Desde 1930, integrantes del consejo de administración y del consejo de supervisión de Lufthansa se afiliaron al Partido Nazi y, en su condición de aerolínea estatal, la empresa trasladó a funcionarios del gobierno, en línea con el papel que cumplía dentro del aparato público de la época.
La aerolínea también participó en la industria de armamento y se vinculó a la fuerza aérea Luftwaffe. En 1944, el área armamentística generó más de dos tercios de los ingresos totales, lo que reflejó el peso que alcanzó ese negocio dentro de su actividad.
Miembros anteriores del consejo insistieron en la separación legal sobre todo por motivos de reputación y de responsabilidad. Spohr sostiene ahora que Lufthansa busca asumir esa responsabilidad, con un cambio de enfoque respecto de la forma en que la compañía presentó durante décadas su propia continuidad histórica.
Entre las medidas, figura la publicación de un nuevo libro sobre la historia empresarial, que se repartirá a más de 100.000 empleados, y la organización de una exposición en el nuevo centro de visitantes, como parte de las acciones previstas para abordar públicamente ese legado.

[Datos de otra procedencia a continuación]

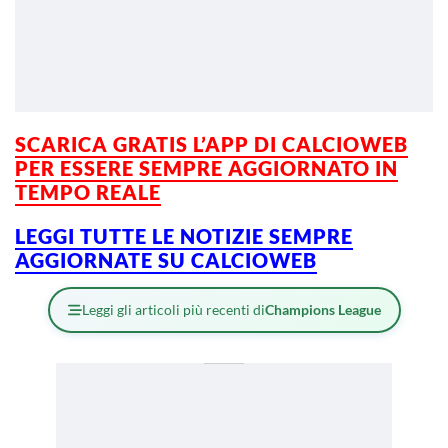
SCARICA GRATIS L’APP DI CALCIOWEB
PER ESSERE SEMPRE AGGIORNATO IN
TEMPO REALE
LEGGI TUTTE LE NOTIZIE SEMPRE
AGGIORNATE SU CALCIOWEB
Leggi gli articoli più recenti di
Champions League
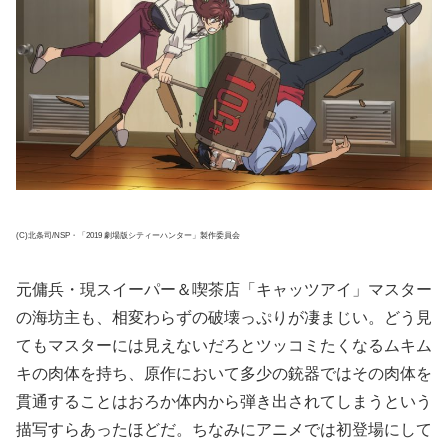
(C)北条司/NSP・「2019 劇場版シティーハンター」製作委員会
元傭兵・現スイーパー＆喫茶店「キャッツアイ」マスター
の海坊主も、相変わらずの破壊っぷりが凄まじい。どう見
てもマスターには見えないだろとツッコミたくなるムキム
キの肉体を持ち、原作において多少の銃器ではその肉体を
貫通することはおろか体内から弾き出されてしまうという
描写すらあったほどだ。ちなみにアニメでは初登場にして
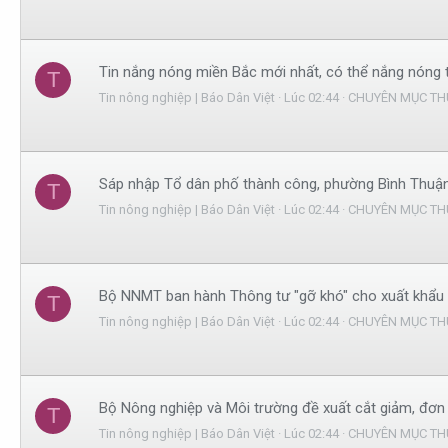
Tin nắng nóng miền Bắc mới nhất, có thể nắng nóng tớ
T
Tin nông nghiệp | Báo Dân Việt
Lúc 02:44
CHUYÊN MỤC TH
Sáp nhập Tổ dân phố thành công, phường Bình Thuận,
T
Tin nông nghiệp | Báo Dân Việt
Lúc 02:44
CHUYÊN MỤC TH
Bộ NNMT ban hành Thông tư "gỡ khó" cho xuất khẩu 
T
Tin nông nghiệp | Báo Dân Việt
Lúc 02:44
CHUYÊN MỤC TH
Bộ Nông nghiệp và Môi trường đề xuất cắt giảm, đơn g
T
Tin nông nghiệp | Báo Dân Việt
Lúc 02:44
CHUYÊN MỤC TH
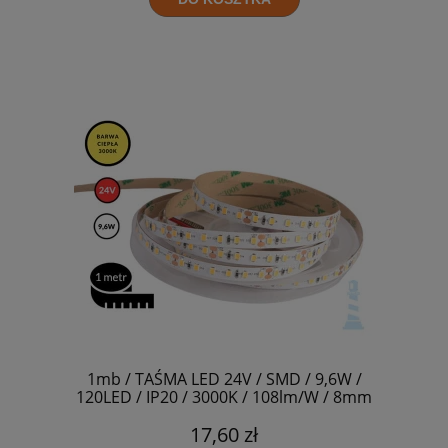
1mb / TAŚMA LED 24V / SMD / 9,6W /
120LED / IP20 / 3000K / 108lm/W / 8mm
17,60 zł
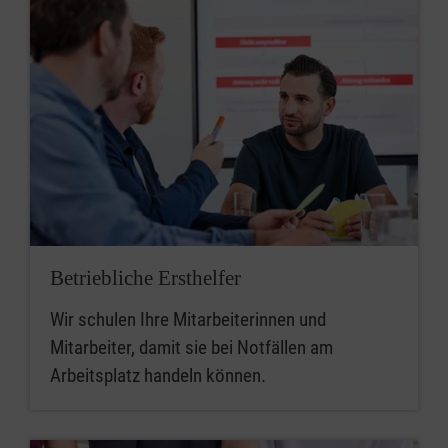
Betriebliche Ersthelfer
Wir schulen Ihre Mitarbeiterinnen und
Mitarbeiter, damit sie bei Notfällen am
Arbeitsplatz handeln können.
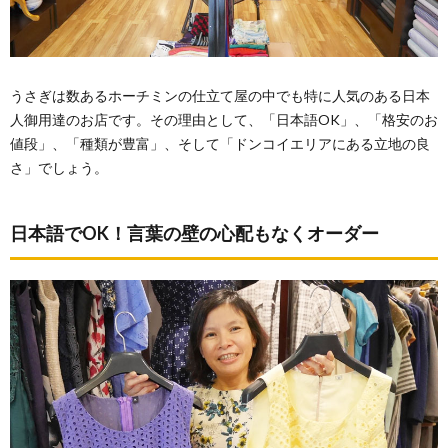
うさぎは数あるホーチミンの仕立て屋の中でも特に人気のある日本
人御用達のお店です。その理由として、「日本語OK」、「格安のお
値段」、「種類が豊富」、そして「ドンコイエリアにある立地の良
さ」でしょう。
日本語でOK！言葉の壁の心配もなくオーダー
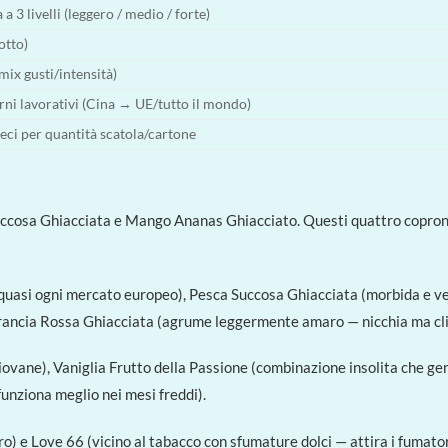
 3 livelli (leggero / medio / forte)
otto)
mix gusti/intensità)
rni lavorativi (Cina → UE/tutto il mondo)
eci per quantità scatola/cartone
ccosa Ghiacciata e Mango Ananas Ghiacciato. Questi quattro coprono i
 quasi ogni mercato europeo), Pesca Succosa Ghiacciata (morbida e ver
ancia Rossa Ghiacciata (agrume leggermente amaro — nicchia ma clie
giovane), Vaniglia Frutto della Passione (combinazione insolita che gene
funziona meglio nei mesi freddi).
) e Love 66 (vicino al tabacco con sfumature dolci — attira i fumatori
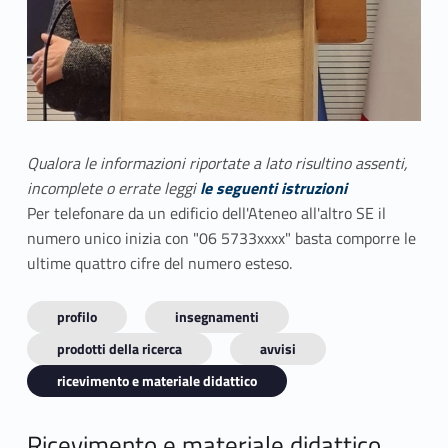
Qualora le informazioni riportate a lato risultino assenti,
incomplete o errate leggi
le seguenti istruzioni
Per telefonare da un edificio dell'Ateneo all'altro SE il
numero unico inizia con "06 5733xxxx" basta comporre le
ultime quattro cifre del numero esteso.
profilo
insegnamenti
prodotti della ricerca
avvisi
ricevimento e materiale didattico
Ricevimento e materiale didattico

Lufthansa encargó estudios sobre su pasado hace más de 25 años, aunque rechazó reconocer las conclusiones sobre la magnitud del trabajo forzoso y la continuidad de personal tras la Segunda Guerra Mundial. Según el historiador Manfred Grieger, colaborador del libro, más de 12.000 personas fueron explotadas en la producción de armamento de Hansa y en tareas de reparación y mantenimiento, y solo recientemente se supo que la cifra incluyó niños.